Problem, çağımızın bütün hastalıklarını teşhis ve tedavi etme formüllerini öğreten en büyük âlimi, müfessiri, müceddidi Bediüzzaman Said Nursî’ye, Risale-i Nur’a değil; başkalarına müracaat etmemizdir.
Evet, problem aslında tam olarak şurada:
Âlemlerin Rabbi, Furkan-ı Hakiminde mealen, “Muhakkak ki Biz sana kitabı hak ile indirdik. İbadetini ihlâs ile O’na yönelterek sadece Allah’a kulluk et. Bilin ki, şirkten ve riyadan uzak hâlis din Allah’a mahsustur.”3 buyurmaktadır.
Galiba ibadetlerimizi ve dahi hizmetlerimizi “ihlâs ile ona yönelerek” yapmamamızda ve “amellerimizi -ki, cemaati hizmetler de bu ameller içindedir- “rıza-i İlâhî’yi” gözeterek değil, “rıza-i nefsi, rıza-i şu, bu, o, bu için yapmamızdır!

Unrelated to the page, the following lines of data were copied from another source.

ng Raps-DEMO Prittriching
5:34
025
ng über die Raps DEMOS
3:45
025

Problemin diğer boyutunu da Peygamberimiz (asm), mealen şöyle ifade buyuruyor:
“İnsanlar helâk oldu, âlimler, bilenler müstesna. Âlimler, bilenler de helâk oldu, ilmiyle amel edenler müstesna. Amel edenler de helâk oldu, ihlâs sahipleri müstesna. İhlâs sahiplerine gelince, onlar da pek büyük bir tehlike ile karşı karşıyadırlar.”

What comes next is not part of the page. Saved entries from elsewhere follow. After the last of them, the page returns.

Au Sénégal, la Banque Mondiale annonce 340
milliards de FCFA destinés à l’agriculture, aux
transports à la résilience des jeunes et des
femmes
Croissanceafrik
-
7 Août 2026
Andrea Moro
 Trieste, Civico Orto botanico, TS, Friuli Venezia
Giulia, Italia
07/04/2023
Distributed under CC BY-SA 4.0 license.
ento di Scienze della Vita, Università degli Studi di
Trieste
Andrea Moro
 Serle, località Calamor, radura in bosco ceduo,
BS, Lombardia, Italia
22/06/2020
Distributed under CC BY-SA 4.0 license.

Meseleyi bilmek yetmiyor, kabul etmek gerekir. Kabul etmek yetmiyor, uygulamak gerekir. Uygulamak yetmiyor, ihlâsla yalnız Allah rızası için yapmak gerekir. İhlâsı korumak da kolay değildir.

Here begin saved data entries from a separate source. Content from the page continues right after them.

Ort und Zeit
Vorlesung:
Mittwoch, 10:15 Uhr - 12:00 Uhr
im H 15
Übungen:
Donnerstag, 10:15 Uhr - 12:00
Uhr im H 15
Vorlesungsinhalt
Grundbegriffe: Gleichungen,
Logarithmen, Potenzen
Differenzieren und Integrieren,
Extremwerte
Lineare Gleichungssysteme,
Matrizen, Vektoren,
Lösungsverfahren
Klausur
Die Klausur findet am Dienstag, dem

Şu çarpıcı örneği sık sık veririz: Sigaranın zararlarını en iyi bilen meslek erbabı, doktorlar, tıpçılardır. Yapılan araştırmalara göre, en çok da içenler onlardır. Bilmek kifayet etmez.
“Yazıklar olsun namaz kılanlara ki, riya/gösteriş için kılarlar ve namazdan gafildirler, ona gerekli önemi vermezler…”4
Demek, namaz kılmak da kifayet etmez!..
Dipnotlar:
3- Zümer Sûresi, 39:2-3.
4- Maun Sûresi, 4-6.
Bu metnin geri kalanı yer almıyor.